Location
- No.1099, Fenghuang Bei Rd, Xiangzhou, Zhuhai (Fenghuang Rd Campus) No.1, Taoyuan Rd, Xiangzhou, Zhuhai (Taoyuan Rd Campus)

Information
- Type: Public Middle School
- Motto: Enjoy learning, seek truth, excel at communication, bold in blazing new trails. 乐学，求真，从善，创美。
- Established: 1960
- School district: Xiangzhou, Zhuhai, Guangdong, China
- President: Guo Shaoling
- Faculty: About 300
- Grades: Grade 7 to Grade 9
- Enrollment: About 3000
- Colors: White and purple
- Campus Area: 72638 square metres
- Spirits: Build Beautiful Individuals through Beautiful Education 用美的教育造就美的新人

= Zhuhai Zijing Middle School =

Zhuhai Zijing Middle School (珠海市紫荆中学 (Zhūhai Shì Zǐjīng Zhōngxúe); colloquially known as 紫荆中学, Zǐjīng Zhōngxúe) is located in Xiangzhou, Zhuhai, Guangdong, it's a first-class middle school in Zhuhai, also one of the Provincial Model Junior High Schools.

== History ==

Zhuhai Zijing Middle School was founded in 1960 as Xiangzhou Fishermen Middle School (香洲渔民中学; pinyin: Xiāngzhōu Yúmín Zhōngxúe). In 1962, it changed its name into Xiangzhou Middle School (香洲中学; pinyin: Xiāngzhōu Zhōngxúe) and Zhuhai No.1 High School (珠海市第一中学; pinyin: Zhūhǎi Shì Dìyī Zhōngxúe) in July 1981. In 1979, it set up the senior high department. The senior campus was being put into use at Meihua Xi Rd in 2000.

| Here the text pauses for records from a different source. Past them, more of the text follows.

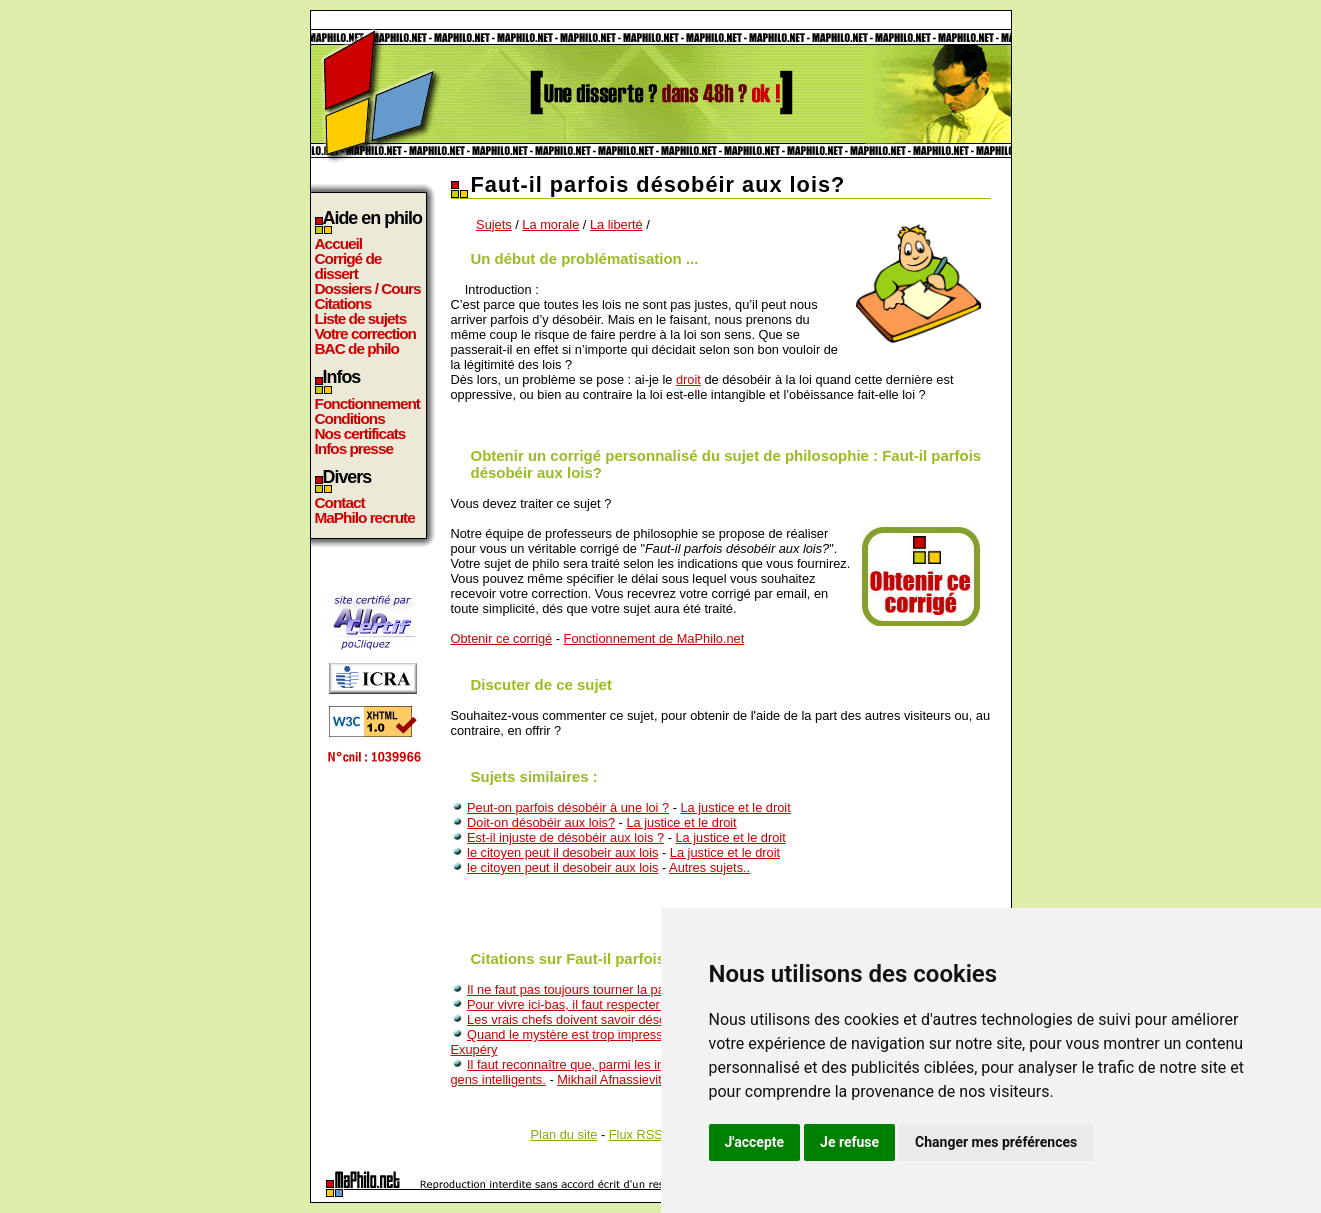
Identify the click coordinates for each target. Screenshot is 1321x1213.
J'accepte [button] (755, 1142)
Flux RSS (636, 1134)
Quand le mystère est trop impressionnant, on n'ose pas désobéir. (653, 1034)
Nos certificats (360, 433)
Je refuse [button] (849, 1142)
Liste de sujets (361, 318)
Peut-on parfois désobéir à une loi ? (568, 807)
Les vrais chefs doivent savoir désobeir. (578, 1019)
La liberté (616, 224)
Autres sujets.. (709, 867)
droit (688, 379)
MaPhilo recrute (365, 517)
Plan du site (564, 1134)
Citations (343, 303)
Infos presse (354, 448)
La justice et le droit (735, 807)
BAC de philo (357, 348)
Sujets (494, 224)
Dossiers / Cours (368, 288)
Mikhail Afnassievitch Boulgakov (647, 1079)
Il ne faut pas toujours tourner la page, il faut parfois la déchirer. (646, 989)
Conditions (350, 418)
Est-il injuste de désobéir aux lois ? (565, 837)
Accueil (339, 243)
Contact (340, 502)
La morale (550, 224)
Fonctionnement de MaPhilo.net (654, 638)
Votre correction (366, 333)
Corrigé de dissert (348, 266)
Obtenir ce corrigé (502, 638)
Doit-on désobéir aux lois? (541, 822)
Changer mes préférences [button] (996, 1142)
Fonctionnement (367, 403)
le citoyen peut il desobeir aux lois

In 2008, the junior Dept was separated from Zhuhai No.1 High School and changed its name into the current one.

In 2011, the Zhuhai Taoyuan Middle School (珠海市桃园中学; pinyin: Zhūhǎi Shì Táoyuán Zhōngxúe) was merged into Zhuhai Zijing Middle School as Taoyuan Rd Campus (桃园路校区; pinyin: Táoyuán Lù Xiàoqū). The original campus was called Fenghuang Rd Campus (凤凰路校区; pinyin: Fènghuáng Lù Xiàoqū).